Eritrea: 120.9%: 9. Egypt: 111.2%: 12. Belgium: 106.0%: 14. The debt-to-GDP ratio is the ratio of a country's public debt to its gross domestic product (GDP).

France: 96.4%: 18. A high debt-to-GDP ratio isn't necessarily bad, as long as the country's economy is growing. Singapore: 112.9%: 11. General government debt-to-GDP ratio measures the gross debt of the general government as a percentage of GDP. Canada: 99.4%: 16. Jamaica: 127.1%: 7. Lebanon: 146.6%: 4.

This page displays a table with actual values, consensus figures, forecasts, statistics and … Spain: 99.4%: 17.

Japan: 222.2%: 2. As of June 2019, the nation with the highest debt-to-GDP ratio is Japan with a ratio of … The debt-to-GDP ratio is an equation with a country's gross debt in the numerator and its gross domestic product (GDP) in the denominator.

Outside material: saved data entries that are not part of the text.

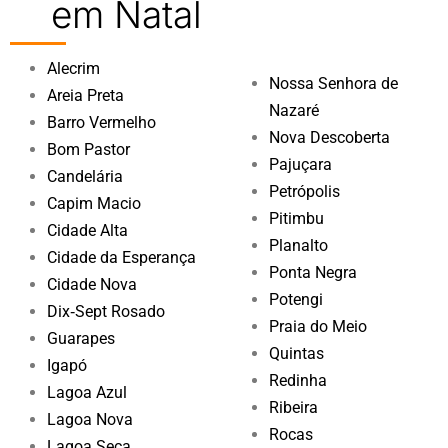
em Natal
Alecrim
Nossa Senhora de
Areia Preta
Nazaré
Barro Vermelho
Nova Descoberta
Bom Pastor
Pajuçara
Candelária
Petrópolis
Capim Macio
Pitimbu
Cidade Alta
Planalto
Cidade da Esperança
Ponta Negra
Cidade Nova
Potengi
Dix‑Sept Rosado
Praia do Meio
Guarapes
Quintas
Igapó
Redinha
Lagoa Azul
Ribeira
Lagoa Nova
Rocas
Lagoa Seca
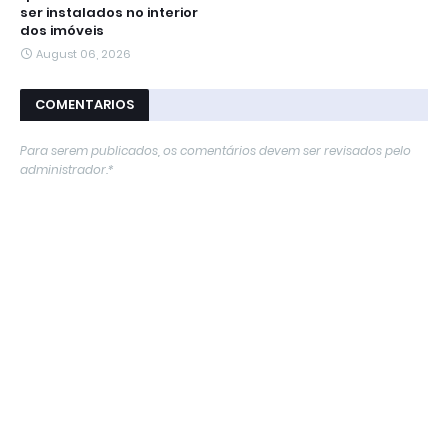
ser instalados no interior
dos imóveis
August 06, 2026
COMENTARIOS
Para serem publicados, os comentários devem ser revisados ​​pelo
administrador.*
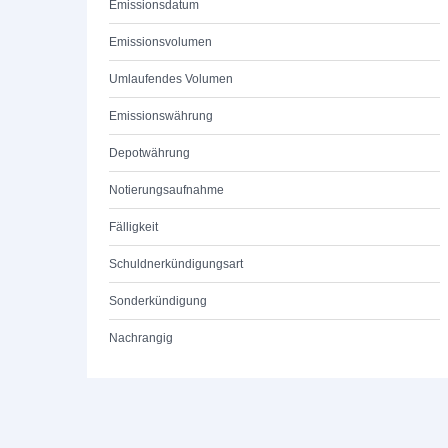
Emissionsdatum
Emissionsvolumen
Umlaufendes Volumen
Emissionswährung
Depotwährung
Notierungsaufnahme
Fälligkeit
Schuldnerkündigungsart
Sonderkündigung
Nachrangig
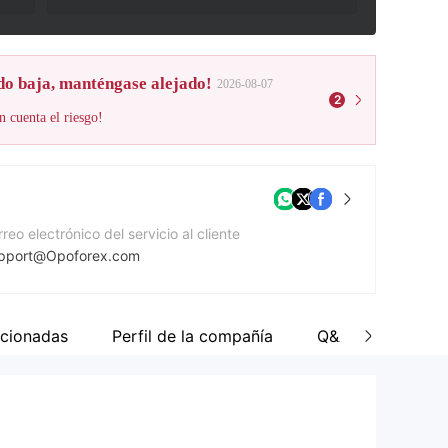
do baja, manténgase alejado!
2026-08-07
2
n cuenta el riesgo!
reo electrónico del servicio al cliente
pport@Opoforex.com
mero de contacto
5724267200
cionadas
Perfil de la compañía
Q&A de Wiki
gina Web de la compañía
tps://www.opoforex.com/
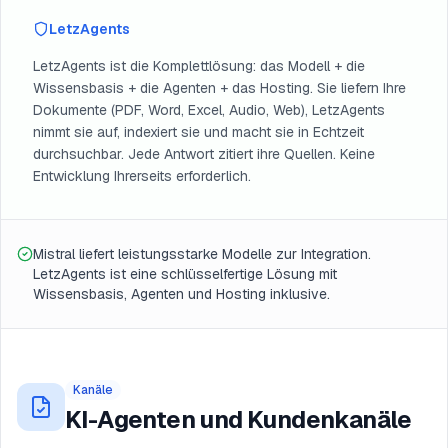
LetzAgents
LetzAgents ist die Komplettlösung: das Modell + die
Wissensbasis + die Agenten + das Hosting. Sie liefern Ihre
Dokumente (PDF, Word, Excel, Audio, Web), LetzAgents
nimmt sie auf, indexiert sie und macht sie in Echtzeit
durchsuchbar. Jede Antwort zitiert ihre Quellen. Keine
Entwicklung Ihrerseits erforderlich.
Mistral liefert leistungsstarke Modelle zur Integration.
LetzAgents ist eine schlüsselfertige Lösung mit
Wissensbasis, Agenten und Hosting inklusive.
Kanäle
KI-Agenten und Kundenkanäle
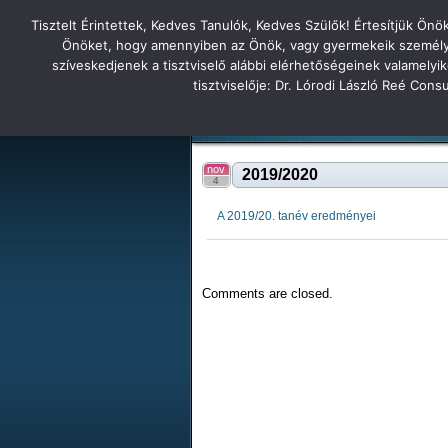
Tisztelt Érintettek, Kedves Tanulók, Kedves Szülők! Értesítjük Ön
Főoldal
Hírek
Tudás Állandóság Gon
Önöket, hogy amennyiben az Önök, vagy gyermekeik személyes 
szíveskedjenek a tisztviselő alábbi elérhetőségeinek valamelyi
Tatabányai
tisztviselője: Dr. Lórodi László Reé Con
Tartalék honlap
Iskolánk
Tanáraink
Diákjaink
Tatabányai Árpád Gimnázium 2
nov
2019/2020
4
A 2019/20. tanév eredményei
Comments are closed.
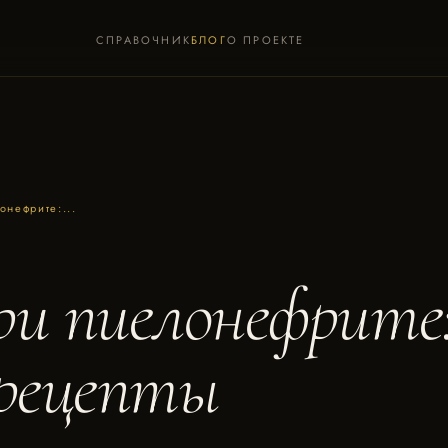
СПРАВОЧНИК
БЛОГ
О ПРОЕКТЕ
онефрите:...
ри пиелонефрите
 рецепты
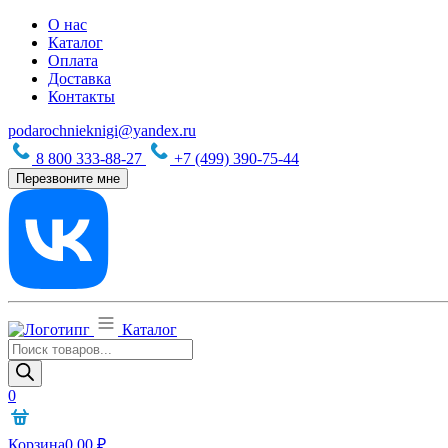
О нас
Каталог
Оплата
Доставка
Контакты
podarochnieknigi@yandex.ru
8 800 333-88-27
+7 (499) 390-75-44
Перезвоните мне
Каталог
Поиск
товаров
0
Корзина
0,00
₽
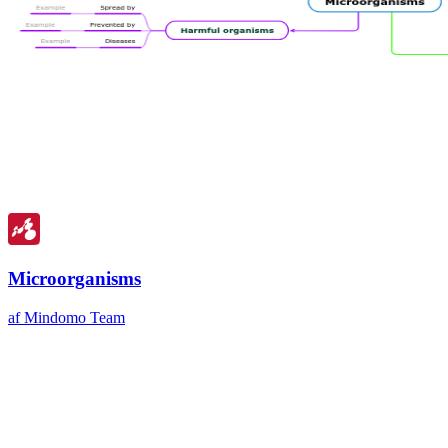
Microorganisms
af Mindomo Team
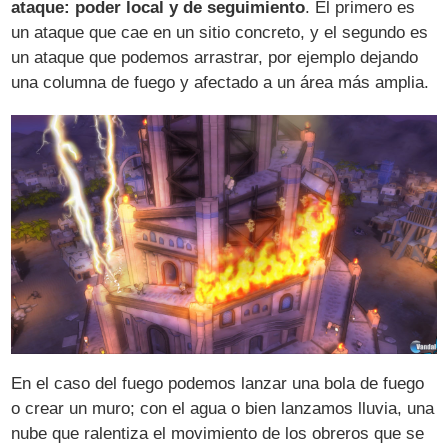
ataque: poder local y de seguimiento
. El primero es
un ataque que cae en un sitio concreto, y el segundo es
un ataque que podemos arrastrar, por ejemplo dejando
una columna de fuego y afectado a un área más amplia.
En el caso del fuego podemos lanzar una bola de fuego
o crear un muro; con el agua o bien lanzamos lluvia, una
nube que ralentiza el movimiento de los obreros que se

It is a key indicator for the sustainability of government finance. … Yemen: 119.1%: 10. Italy: 132.5%: 5. Greece: 179.4%: 3. Portugal: 130.4%: 6. Cyprus: 107.8%: 13. … National Debt of Japan – 234.18% Japan is the country with the highest national debt to GDP ratio. Mozambique: 121.2%: 8. Countries with the highest Debt-to-GDP Ratio: 1. Mauritania: 99.6%: 15.